President of ALROSA; son of Sergey Ivanov, a close associate of Vladimir Putin
IVANOV, Sergey Sergeyevich (b. 1980 in Moscow) was born in the family of a KGB officer Sergey Borisovich Ivanov, a colleague and longtime friend of Vladimir Putin. In 2001, he graduated from MGIMO as an economist, and in 2002, as a financier. By that time, his father had already become Minister of Defense and the young man had no problems with employment.
The first place of work of Ivanov Jr. was the State Investment Company, where he worked as a leading specialist in attracting investments. At that time, the company was already going through hard times, there were rumors about dubious operations with investments in the assets of Guta Bank and other Russian companies. However, when the organization was dissolved in 2003, Sergey Ivanov Jr. already worked at Gazprom as an expert on international projects. His career was rapidly gaining momentum, and from 2005 to 2011, he was already Vice President, later First Vice President, and in February 2010, at the age of 29, he became Deputy Chairman of the Board of Gazprombank.
On April 5, 2011, he was appointed head of the board of the SOGAZ insurance company controlled by Rossiya Bank (known as the Bank of the President’s Friends). In 2011, he served as Chairman of the Supervisory Board of the Russian Agricultural Bank. He was the Senior Vice President of Sberbank of Russia from April 2016 to March 2017. In March 2017, Prime Minister Dmitry Medvedev appointed Sergei Ivanov Jr. about the President of ALROSA diamond company. Noteworthy, that Alrosa produces 95% of Russian and one-third of the world's rough diamonds. Sergey Ivanov Jr. is a member of the Board of Directors of Gazprombank, Rosneftegaz, Gazfond, Sberbank Asset Management, Sberbank’s Pension Fund, Sberbank Insurance, Sberbank Life Insurance.
Inconsistency with his posts, nepotism, negligence.
Sergei Ivanov Jr. is one of the most successful top managers in Russia thanks to his father’s relations with Putin. State-owned banks, state-owned Gazprom, and state-owned diamond corporation — the portfolio of Ivanov Jr. consists entirely of the most profitable areas free from the free-market competition. Given the example of Ivanov Jr., we observe the return to feudalism in Putin’s Russia.

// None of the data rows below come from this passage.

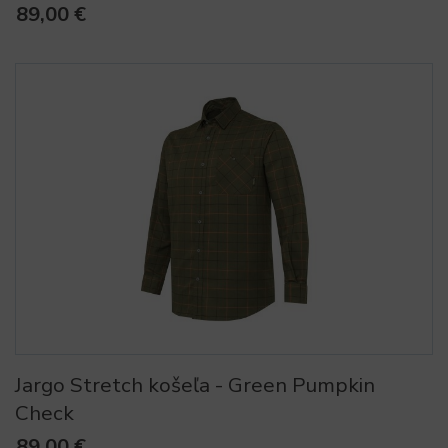
89,00 €
Jargo Stretch košeľa - Green Pumpkin
Check
89,00 €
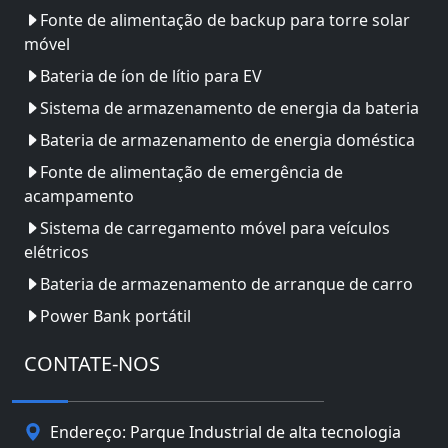
Fonte de alimentação de backup para torre solar
móvel
Bateria de íon de lítio para EV
Sistema de armazenamento de energia da bateria
Bateria de armazenamento de energia doméstica
Fonte de alimentação de emergência de
acampamento
Sistema de carregamento móvel para veículos
elétricos
Bateria de armazenamento de arranque de carro
Power Bank portátil
CONTATE-NOS
Endereço: Parque Industrial de alta tecnologia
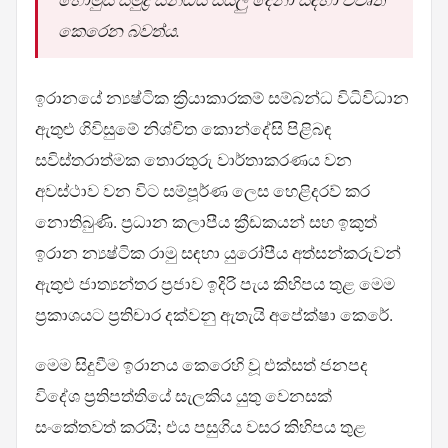
කෙරෙන බවත්ය.
ඉරානයේ න්‍යෂ්ටික ක්‍රියාකාරකම් සම්බන්ධ විධිවිධාන
ඇතුළු ගිවිසුමේ නිශ්චිත කොන්දේසි පිළිබඳ
සවිස්තරාත්මක තොරතුරු වාර්තාකරණය වන
අවස්ථාව වන විට සම්පූර්ණ ලෙස හෙළිදරව් කර
නොතිබුණි. ප්‍රධාන කලාපීය ක්‍රීඩකයන් සහ ඉකුත්
ඉරාන න්‍යෂ්ටික රාමු සඳහා යුරෝපීය අත්සන්කරුවන්
ඇතුළු ජාත්‍යන්තර ප්‍රජාව ඉදිරි පැය කිහිපය තුළ මෙම
ප්‍රකාශයට ප්‍රතිචාර දක්වනු ඇතැයි අපේක්ෂා කෙරේ.
මෙම සිදුවීම ඉරානය කෙරෙහි වූ එක්සත් ජනපද
විදේශ ප්‍රතිපත්තියේ සැලකිය යුතු වෙනසක්
සංකේතවත් කරයි; එය පසුගිය වසර කිහිපය තුළ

After the son of the former head of the Presidential Administration headed the diamond mining company, various accidents and emergencies there became more frequent. In August 2017, a major accident occurred at the Mir mine in Yakutia: water poured from the spent quarry, leaving 151 people trapped. Eight of the miners died. The miners themselves and the former ALROSA top manager Yuri Doinikov spoke about numerous safety violations in the diamond fields and their concealment by Ivanov Jr. subordinates. In their opinion, Sergey Ivanov’s employees carried out drilling operations on the surface of the pillar (a part of the mineral deposits that are left untouched to protect against possible water breakthroughs), while “its integrity should in no case be violated until the very end of mining.” The former top manager suggested that this was done to get diamonds at the lowest cost.

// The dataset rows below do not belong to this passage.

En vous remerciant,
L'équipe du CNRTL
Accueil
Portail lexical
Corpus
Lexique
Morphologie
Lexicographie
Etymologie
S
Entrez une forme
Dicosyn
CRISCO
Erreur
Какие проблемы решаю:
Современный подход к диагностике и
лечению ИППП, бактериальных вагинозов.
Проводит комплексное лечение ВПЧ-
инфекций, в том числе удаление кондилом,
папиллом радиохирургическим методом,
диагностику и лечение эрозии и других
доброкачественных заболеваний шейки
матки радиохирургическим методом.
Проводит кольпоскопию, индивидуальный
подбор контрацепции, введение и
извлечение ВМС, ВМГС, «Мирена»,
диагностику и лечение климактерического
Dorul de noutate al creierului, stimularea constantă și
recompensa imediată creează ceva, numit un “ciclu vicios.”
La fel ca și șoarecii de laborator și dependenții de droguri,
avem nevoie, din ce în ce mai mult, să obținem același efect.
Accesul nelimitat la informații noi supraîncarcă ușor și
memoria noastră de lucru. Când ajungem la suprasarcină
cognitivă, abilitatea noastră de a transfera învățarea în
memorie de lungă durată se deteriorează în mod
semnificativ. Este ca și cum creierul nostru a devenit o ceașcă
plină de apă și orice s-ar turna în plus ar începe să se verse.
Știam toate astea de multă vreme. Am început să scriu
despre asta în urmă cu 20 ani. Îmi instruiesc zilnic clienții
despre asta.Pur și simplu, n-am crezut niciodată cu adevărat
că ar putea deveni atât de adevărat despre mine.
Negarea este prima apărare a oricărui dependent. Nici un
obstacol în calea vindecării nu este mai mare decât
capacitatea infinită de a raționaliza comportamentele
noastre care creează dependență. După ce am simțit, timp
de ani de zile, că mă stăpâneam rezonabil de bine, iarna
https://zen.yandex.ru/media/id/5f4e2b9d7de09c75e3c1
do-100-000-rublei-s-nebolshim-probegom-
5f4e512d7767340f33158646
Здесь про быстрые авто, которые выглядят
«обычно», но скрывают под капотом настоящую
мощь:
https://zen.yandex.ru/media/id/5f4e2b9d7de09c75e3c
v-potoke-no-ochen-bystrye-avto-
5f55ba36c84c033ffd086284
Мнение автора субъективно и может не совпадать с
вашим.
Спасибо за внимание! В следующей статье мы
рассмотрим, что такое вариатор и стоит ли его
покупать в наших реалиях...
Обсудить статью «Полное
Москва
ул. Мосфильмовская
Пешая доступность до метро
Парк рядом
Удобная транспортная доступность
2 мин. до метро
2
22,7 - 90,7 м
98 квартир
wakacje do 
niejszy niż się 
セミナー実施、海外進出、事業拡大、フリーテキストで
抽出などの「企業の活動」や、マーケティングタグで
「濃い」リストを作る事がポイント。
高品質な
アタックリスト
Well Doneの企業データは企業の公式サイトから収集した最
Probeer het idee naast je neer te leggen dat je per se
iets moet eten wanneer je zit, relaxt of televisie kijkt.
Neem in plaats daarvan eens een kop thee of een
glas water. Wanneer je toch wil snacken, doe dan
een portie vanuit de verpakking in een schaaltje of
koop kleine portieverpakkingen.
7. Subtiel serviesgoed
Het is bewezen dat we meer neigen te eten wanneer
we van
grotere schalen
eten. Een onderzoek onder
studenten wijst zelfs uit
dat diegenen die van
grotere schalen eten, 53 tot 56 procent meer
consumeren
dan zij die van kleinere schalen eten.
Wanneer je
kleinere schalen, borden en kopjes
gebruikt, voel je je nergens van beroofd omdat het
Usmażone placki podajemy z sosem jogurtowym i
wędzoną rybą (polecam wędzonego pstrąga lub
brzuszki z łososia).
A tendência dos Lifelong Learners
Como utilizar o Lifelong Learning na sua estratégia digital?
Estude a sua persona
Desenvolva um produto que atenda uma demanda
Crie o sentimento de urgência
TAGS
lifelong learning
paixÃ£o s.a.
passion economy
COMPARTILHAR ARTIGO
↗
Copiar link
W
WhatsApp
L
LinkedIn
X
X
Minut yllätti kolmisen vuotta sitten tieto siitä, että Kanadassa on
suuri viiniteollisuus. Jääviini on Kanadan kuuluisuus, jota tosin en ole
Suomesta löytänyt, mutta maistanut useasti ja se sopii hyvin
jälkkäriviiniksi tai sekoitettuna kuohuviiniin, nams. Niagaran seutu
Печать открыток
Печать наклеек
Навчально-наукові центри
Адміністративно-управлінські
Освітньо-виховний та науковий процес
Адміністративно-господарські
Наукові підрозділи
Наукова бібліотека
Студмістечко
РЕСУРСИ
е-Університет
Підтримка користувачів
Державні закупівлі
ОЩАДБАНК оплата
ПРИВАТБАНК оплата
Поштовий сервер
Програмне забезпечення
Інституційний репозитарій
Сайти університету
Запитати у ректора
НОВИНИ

On May 24, 2018, ALROSA dumped waste into the Daldyn River. On May 28, a fire occurred at the processing plant No. 12 of the Udachninsky GOK, more than 500 people were evacuated. On July 11, an explosion occurred at the Udachny mine, and a worker died. On August 17 of the same year, the industrial dams of Alrosa in the Mirny district of Yakutia were not able to contain industrial water from the tailings dump, and it poured into the rivers of Yakutia, first into Irelyakh, then into Malaya Boatobiya, which, in turn, flows into Vilyuy. The Ministry of Ecology, Nature Management and Forestry of Yakutia discovered the ions of iron, copper, and manganese in these rivers in addition to pollution by suspended solids. Residents of Yakutia call the river water pollution with waste from diamond mining an environmental disaster. It is noteworthy that the father of the head of the state-owned company holds the post of the special representative of the president on environmental issues.

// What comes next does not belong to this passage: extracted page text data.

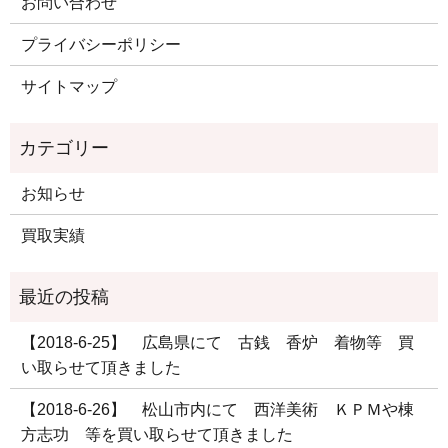
お問い合わせ
プライバシーポリシー
サイトマップ
お知らせ
買取実績
【2018-6-25】 広島県にて 古銭 香炉 着物等 買
い取らせて頂きました
【2018-6-26】 松山市内にて 西洋美術 ＫＰＭや棟
方志功 等を買い取らせて頂きました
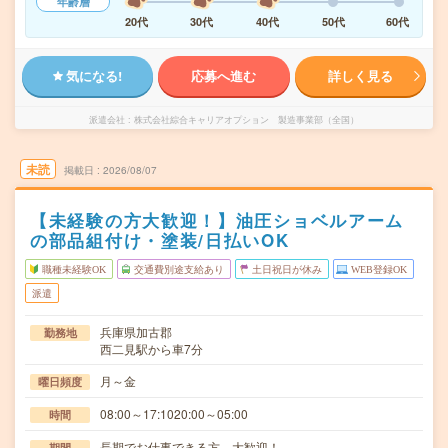
年齢層
20代
30代
40代
50代
60代
気になる!
応募へ進む
詳しく見る
派遣会社
株式会社綜合キャリアオプション 製造事業部（全国）
未読
掲載日
2026/08/07
【未経験の方大歓迎！】油圧ショベルアーム
の部品組付け・塗装/日払いOK
職種未経験OK
交通費別途支給あり
土日祝日が休み
WEB登録OK
派遣
兵庫県加古郡
勤務地
西二見駅から車7分
月～金
曜日頻度
08:00～17:1020:00～05:00
時間
長期でお仕事できる方、大歓迎！
期間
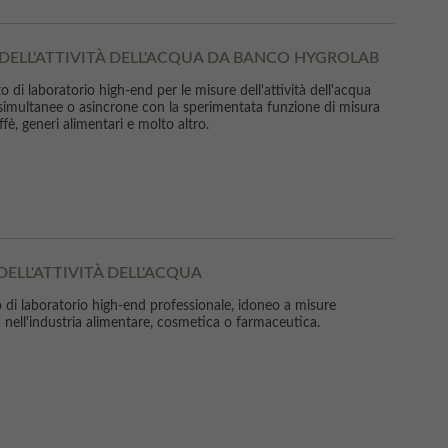
DELL'ATTIVITÀ DELL'ACQUA DA BANCO HYGROLAB
di laboratorio high-end per le misure dell'attività dell'acqua
simultanee o asincrone con la sperimentata funzione di misura
è, generi alimentari e molto altro.
ELL'ATTIVITÀ DELL'ACQUA
laboratorio high-end professionale, idoneo a misure
ta nell'industria alimentare, cosmetica o farmaceutica.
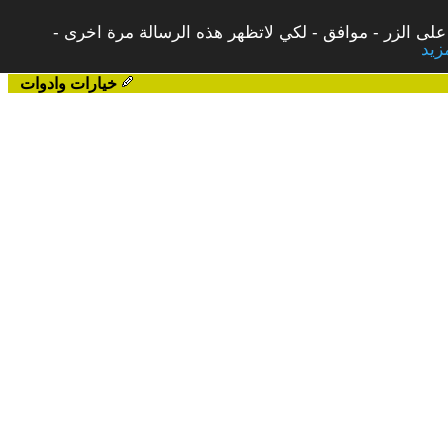
على الزر - موافق - لكي لاتظهر هذه الرسالة مرة اخرى -
خيارات وادوات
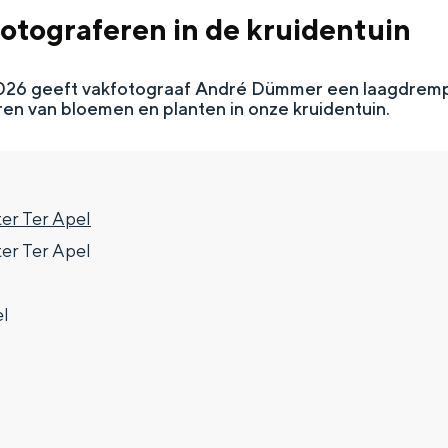
otograferen in de kruidentuin
i 2026 geeft vakfotograaf André Dümmer een laagdrem
ren van bloemen en planten in onze kruidentuin.
r Ter Apel
r Ter Apel
Top 10 bezienswaardighed
el
allend dicht bij elkaar. De levendigheid van de stad, de stilte van ee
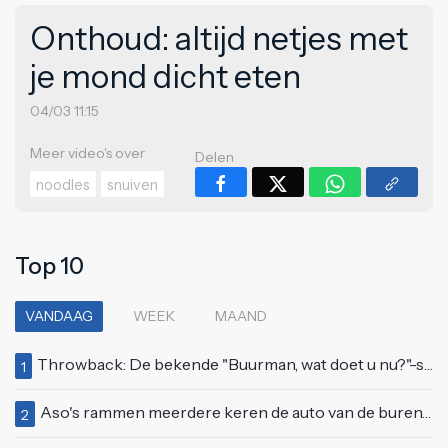
Onthoud: altijd netjes met
je mond dicht eten
04/03 11:15
Meer video's over
Delen
noodles
snuiven
Top 10
VANDAAG
WEEK
MAAND
Throwback: De bekende "Buurman, wat doet u nu?"-scène uit Flodder met Tatjana Šimić
1
Aso's rammen meerdere keren de auto van de buren, maar doen alsof er niets gebeurd is
2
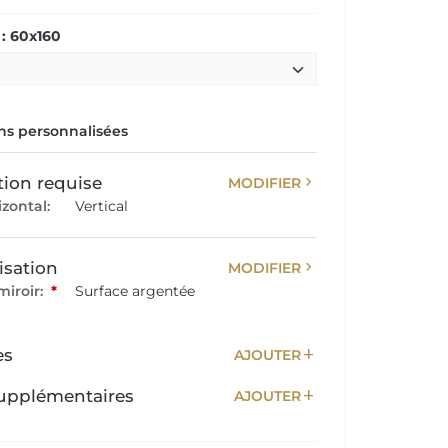
: 60x160
s personnalisées
chevron_right
tion requise
MODIFIER
izontal:
Vertical
chevron_right
isation
MODIFIER
miroir:
*
Surface argentée
add
es
AJOUTER
add
upplémentaires
AJOUTER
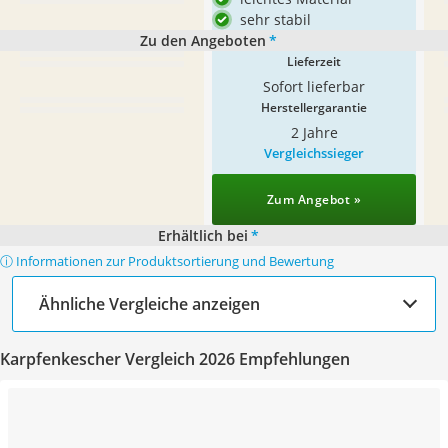
sehr stabil
Zu den Angeboten
*
Lieferzeit
Sofort lieferbar
Herstellergarantie
2 Jahre
Vergleichssieger
Zum Angebot »
Erhältlich bei
*
ⓘ Informationen zur Produktsortierung und Bewertung
Ähnliche Vergleiche anzeigen
Karpfenkescher Vergleich 2026 Empfehlungen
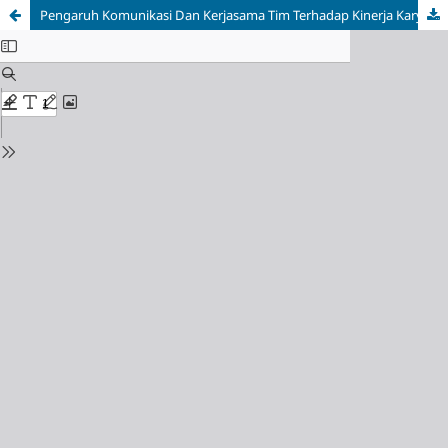
Pengaruh Komunikasi Dan Kerjasama Tim Terhadap Kinerja Karyawan PT Virgi Motor Karawang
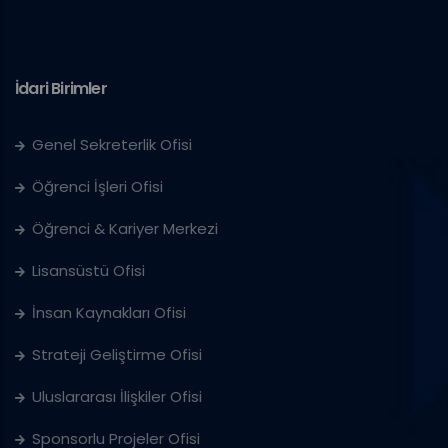
İdari Birimler
Genel Sekreterlik Ofisi
Öğrenci İşleri Ofisi
Öğrenci & Kariyer Merkezi
Lisansüstü Ofisi
İnsan Kaynakları Ofisi
Strateji Geliştirme Ofisi
Uluslararası İlişkiler Ofisi
Sponsorlu Projeler Ofisi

The appointment of the son of one of Putin's closest associates to the head of a state corporation suggests that the ruling clan intends to retain power as a guarantee of its security and impunity for as long as possible. The concentration of power in the hands of a narrow group of people, its inheritance and the priority of loyalty over professionalism leads to a loss of feedback from the governed, to the withering away of ways to respond to current challenges. We would like the future process of withering away of neofeudalism and the transition to a modern democratic republic in Russia to happen as less painful and as irrevocable as possible.